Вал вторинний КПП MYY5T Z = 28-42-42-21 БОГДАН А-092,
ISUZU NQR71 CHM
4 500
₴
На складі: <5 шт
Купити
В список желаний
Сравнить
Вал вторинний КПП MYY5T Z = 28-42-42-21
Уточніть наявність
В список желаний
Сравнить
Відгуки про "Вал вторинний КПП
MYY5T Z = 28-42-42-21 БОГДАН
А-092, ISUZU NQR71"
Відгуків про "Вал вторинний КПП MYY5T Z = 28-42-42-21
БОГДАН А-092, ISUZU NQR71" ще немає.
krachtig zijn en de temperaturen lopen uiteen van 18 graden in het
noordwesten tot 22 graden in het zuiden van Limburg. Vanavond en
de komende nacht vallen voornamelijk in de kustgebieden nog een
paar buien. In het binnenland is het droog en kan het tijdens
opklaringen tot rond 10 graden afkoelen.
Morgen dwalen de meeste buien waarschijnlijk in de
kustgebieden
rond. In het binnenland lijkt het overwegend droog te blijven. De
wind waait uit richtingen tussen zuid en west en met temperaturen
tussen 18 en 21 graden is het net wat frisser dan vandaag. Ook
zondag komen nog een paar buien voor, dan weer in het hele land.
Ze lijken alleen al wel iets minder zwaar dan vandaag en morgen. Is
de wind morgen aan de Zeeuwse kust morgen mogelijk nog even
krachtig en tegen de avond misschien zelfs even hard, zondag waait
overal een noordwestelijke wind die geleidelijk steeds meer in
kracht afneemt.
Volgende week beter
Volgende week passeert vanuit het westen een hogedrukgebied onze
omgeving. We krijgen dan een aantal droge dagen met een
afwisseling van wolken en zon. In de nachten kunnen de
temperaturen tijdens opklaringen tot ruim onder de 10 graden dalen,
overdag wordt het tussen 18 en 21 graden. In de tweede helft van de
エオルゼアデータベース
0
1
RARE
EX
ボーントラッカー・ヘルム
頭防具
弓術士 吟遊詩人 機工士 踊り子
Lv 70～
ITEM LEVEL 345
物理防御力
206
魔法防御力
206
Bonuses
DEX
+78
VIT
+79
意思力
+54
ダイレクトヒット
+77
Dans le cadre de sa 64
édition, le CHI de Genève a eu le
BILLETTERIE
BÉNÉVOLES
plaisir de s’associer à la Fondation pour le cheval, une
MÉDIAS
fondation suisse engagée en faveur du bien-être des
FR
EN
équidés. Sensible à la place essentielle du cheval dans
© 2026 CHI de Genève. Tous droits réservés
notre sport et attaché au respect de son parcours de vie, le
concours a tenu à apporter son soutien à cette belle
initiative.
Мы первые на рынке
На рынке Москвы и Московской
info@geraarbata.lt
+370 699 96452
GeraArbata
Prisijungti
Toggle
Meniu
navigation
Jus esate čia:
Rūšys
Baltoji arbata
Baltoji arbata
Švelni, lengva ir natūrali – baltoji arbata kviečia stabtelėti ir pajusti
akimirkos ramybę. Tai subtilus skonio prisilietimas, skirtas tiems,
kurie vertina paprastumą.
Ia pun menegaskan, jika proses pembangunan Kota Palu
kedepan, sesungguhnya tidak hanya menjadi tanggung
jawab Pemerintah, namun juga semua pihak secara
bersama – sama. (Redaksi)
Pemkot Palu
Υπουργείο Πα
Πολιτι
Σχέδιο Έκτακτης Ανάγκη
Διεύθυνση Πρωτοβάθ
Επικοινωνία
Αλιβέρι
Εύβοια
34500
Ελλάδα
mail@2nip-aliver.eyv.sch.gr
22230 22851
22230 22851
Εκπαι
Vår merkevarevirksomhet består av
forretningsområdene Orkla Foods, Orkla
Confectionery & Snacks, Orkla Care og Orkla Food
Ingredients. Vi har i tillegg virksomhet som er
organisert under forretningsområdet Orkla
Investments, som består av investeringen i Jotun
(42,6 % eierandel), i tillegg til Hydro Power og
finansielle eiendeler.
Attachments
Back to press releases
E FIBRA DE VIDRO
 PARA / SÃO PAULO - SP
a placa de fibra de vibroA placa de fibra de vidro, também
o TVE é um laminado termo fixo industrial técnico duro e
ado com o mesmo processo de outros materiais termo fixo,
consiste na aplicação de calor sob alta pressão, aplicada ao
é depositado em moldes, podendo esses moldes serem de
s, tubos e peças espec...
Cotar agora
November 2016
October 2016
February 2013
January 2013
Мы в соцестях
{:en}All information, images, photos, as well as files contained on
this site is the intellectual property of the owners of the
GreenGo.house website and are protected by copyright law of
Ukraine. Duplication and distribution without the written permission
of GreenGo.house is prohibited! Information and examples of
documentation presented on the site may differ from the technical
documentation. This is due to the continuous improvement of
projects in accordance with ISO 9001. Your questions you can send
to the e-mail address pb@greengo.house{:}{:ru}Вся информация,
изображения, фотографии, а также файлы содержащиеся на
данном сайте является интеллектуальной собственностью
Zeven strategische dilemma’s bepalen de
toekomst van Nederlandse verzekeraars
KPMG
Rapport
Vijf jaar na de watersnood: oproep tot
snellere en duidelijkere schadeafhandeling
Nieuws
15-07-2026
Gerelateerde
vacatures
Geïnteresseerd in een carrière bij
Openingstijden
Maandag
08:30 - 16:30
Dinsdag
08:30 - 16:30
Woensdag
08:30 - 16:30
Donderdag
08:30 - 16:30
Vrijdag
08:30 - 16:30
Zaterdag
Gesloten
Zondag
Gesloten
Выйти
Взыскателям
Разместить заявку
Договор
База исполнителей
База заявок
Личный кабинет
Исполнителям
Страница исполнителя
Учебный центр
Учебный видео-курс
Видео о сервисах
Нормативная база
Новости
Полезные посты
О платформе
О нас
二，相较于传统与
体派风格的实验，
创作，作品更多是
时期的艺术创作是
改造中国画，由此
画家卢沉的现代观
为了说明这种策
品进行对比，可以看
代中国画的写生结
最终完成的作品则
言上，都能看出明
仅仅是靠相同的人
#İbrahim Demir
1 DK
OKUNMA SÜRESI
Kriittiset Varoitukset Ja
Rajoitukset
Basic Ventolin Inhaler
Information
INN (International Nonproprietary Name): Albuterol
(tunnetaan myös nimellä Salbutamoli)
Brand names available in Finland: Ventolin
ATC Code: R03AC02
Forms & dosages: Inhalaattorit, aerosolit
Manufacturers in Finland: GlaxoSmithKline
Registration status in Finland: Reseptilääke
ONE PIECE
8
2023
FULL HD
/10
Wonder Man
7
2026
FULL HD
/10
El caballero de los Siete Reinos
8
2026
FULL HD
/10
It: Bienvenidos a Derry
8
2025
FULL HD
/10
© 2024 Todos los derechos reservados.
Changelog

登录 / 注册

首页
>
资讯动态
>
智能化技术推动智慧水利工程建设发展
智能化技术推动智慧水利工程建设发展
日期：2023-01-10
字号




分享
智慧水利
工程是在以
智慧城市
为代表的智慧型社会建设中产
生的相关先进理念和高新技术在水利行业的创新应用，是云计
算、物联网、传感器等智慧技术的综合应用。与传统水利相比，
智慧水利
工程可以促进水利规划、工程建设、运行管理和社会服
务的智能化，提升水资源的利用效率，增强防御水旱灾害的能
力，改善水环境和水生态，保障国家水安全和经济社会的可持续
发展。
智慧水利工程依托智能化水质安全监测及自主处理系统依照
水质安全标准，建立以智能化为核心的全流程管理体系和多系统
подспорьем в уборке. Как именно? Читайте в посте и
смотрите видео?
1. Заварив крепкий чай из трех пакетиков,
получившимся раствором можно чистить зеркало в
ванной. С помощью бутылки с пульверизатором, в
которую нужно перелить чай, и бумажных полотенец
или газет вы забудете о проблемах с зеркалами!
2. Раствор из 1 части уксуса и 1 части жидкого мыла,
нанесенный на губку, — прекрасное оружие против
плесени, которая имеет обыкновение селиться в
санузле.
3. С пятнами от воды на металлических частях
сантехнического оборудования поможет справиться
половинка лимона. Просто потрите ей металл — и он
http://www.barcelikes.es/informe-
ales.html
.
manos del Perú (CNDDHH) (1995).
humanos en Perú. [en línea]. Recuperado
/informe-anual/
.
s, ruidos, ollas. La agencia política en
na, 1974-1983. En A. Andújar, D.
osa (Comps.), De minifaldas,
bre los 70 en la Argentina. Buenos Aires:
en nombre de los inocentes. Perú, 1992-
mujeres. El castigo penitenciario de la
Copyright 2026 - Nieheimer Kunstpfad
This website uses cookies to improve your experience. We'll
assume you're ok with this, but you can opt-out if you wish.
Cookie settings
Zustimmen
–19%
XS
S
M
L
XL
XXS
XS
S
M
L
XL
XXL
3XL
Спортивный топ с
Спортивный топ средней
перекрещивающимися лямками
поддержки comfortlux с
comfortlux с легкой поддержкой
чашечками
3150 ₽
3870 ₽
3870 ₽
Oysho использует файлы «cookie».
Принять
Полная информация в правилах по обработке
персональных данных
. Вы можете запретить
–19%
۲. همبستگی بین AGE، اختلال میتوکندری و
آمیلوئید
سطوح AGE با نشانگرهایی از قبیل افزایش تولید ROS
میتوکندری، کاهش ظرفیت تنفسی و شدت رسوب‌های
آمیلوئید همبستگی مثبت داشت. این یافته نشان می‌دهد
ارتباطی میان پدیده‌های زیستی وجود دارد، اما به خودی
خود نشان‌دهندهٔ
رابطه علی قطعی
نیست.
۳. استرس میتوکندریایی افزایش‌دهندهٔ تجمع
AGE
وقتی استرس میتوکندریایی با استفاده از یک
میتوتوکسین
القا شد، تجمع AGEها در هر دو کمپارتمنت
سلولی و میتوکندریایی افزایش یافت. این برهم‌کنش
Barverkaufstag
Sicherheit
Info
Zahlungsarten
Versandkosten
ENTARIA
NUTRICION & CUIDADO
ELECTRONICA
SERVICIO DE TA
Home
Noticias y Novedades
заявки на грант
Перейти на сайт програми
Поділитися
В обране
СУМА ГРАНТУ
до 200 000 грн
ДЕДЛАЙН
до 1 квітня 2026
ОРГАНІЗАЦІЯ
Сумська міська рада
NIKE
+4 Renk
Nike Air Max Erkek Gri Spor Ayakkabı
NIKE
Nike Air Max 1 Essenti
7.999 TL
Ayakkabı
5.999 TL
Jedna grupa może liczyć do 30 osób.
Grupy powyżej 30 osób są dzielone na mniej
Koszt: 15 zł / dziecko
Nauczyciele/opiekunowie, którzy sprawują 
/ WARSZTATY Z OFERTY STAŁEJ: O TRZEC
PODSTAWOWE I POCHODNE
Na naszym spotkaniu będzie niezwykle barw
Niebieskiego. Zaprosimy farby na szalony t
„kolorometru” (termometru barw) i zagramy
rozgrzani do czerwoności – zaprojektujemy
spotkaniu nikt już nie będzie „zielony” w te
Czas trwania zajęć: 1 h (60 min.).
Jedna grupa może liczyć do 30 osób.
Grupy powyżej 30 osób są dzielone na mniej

PROBLEM
Where does the word "tillegg" occur in the records? Return every line that holds it.

WORKED SOLUTION
Ingredients. Vi har i tillegg virksomhet som er
(42,6 % eierandel), i tillegg til Hydro Power og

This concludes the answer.